The main entry point is Session
class’s Learn()
method, which returns a Program
object. The Program
’s key method is Run()
that executes the program on an input Json to obtain the extracted output. Each program also has a Schema
property that defines the structure of the extracted data.
Other important methods are Serialize()
and Deserialize()
to serialize and deserialize Program
object.
To use Extraction.Json, one needs to reference:
Microsoft.ProgramSynthesis.Extraction.Json.dll
, Microsoft.ProgramSynthesis.Extraction.Json.Learner.dll
and Microsoft.ProgramSynthesis.Extraction.Json.Semantics.dll
.
The Sample Project (opens in new tab) illustrates our API usage.
Basic Usage
By default, Extraction.Json learns a join program in which inner arrays are joined with other fields. As a result, an outer object in the input Json can be flattened into several rows in the output table.
The below snippet illustrates a learning session to generate such program from the input jsonText
:
string jsonText = ... var session = new Session(); session.Inputs.Add(jsonText); Program program = session.Learn();
Clients may add NoJoinInnerArrays
constraint to the session to learn non-join
programs, as illustrated in the following snippet:
var noJoinSession = new Session(); session.Inputs.Add(jsonText); noJoinSession.Constraints.Add(new NoJoinInnerArrays()); Program noJoinProgram = noJoinSession.Learn();
Serializing/Deserializing a Program
The Extraction.Json.Program.Serialize()
method serializes the learned program to a string. The Extraction.Json.Loader.Instance.Load()

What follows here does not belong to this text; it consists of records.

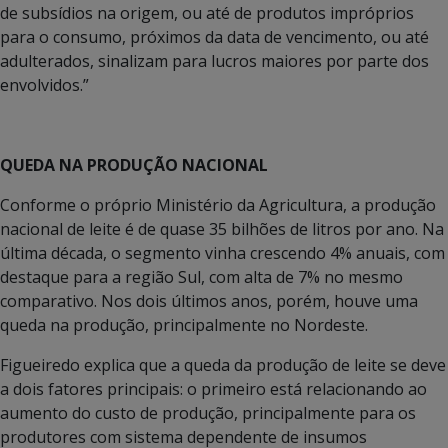
de subsídios na origem, ou até de produtos impróprios
para o consumo, próximos da data de vencimento, ou até
adulterados, sinalizam para lucros maiores por parte dos
envolvidos.”
QUEDA NA PRODUÇÃO NACIONAL
Conforme o próprio Ministério da Agricultura, a produção
nacional de leite é de quase 35 bilhões de litros por ano. Na
última década, o segmento vinha crescendo 4% anuais, com
destaque para a região Sul, com alta de 7% no mesmo
comparativo. Nos dois últimos anos, porém, houve uma
queda na produção, principalmente no Nordeste.
Figueiredo explica que a queda da produção de leite se deve
a dois fatores principais: o primeiro está relacionando ao
aumento do custo de produção, principalmente para os
produtores com sistema dependente de insumos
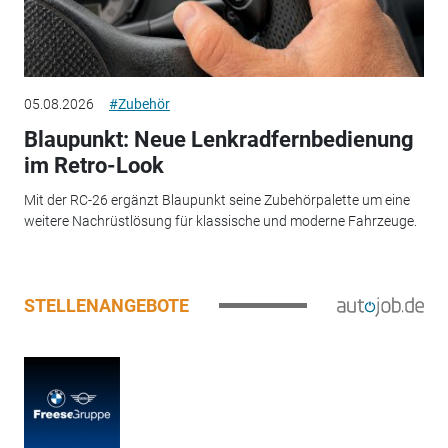
05.08.2026
#Zubehör
Blaupunkt: Neue Lenkradfernbedienung
im Retro-Look
Mit der RC-26 ergänzt Blaupunkt seine Zubehörpalette um eine
weitere Nachrüstlösung für klassische und moderne Fahrzeuge.
STELLENANGEBOTE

method deserializes the program text to a program.
// program was learned previously string progText = program.Serialize(); Program loadProg = Loader.Instance.Load(progText);
Executing a Program
Given an input Json, a program can generate a hierarchical tree or a flattened table. If the program is a join program, the table is flattened either using outer join (default) or inner join semantics.
Generating a Tree
Use this method to obtain a hierarchical tree of the input document.
// program was learned previously ITreeOutput tree = program.Run(jsonText);
Generating a Table
Supply the desired join semantics to the RunTable()
method as follows:
// program was learned previously IEnumerable outerJoinTable = program.RunTable(jsonText, TreeToTableSemantics.OuterJoin); IEnumerable innerJoinTable = program.RunTable(jsonText, TreeToTableSemantics.InnerJoin);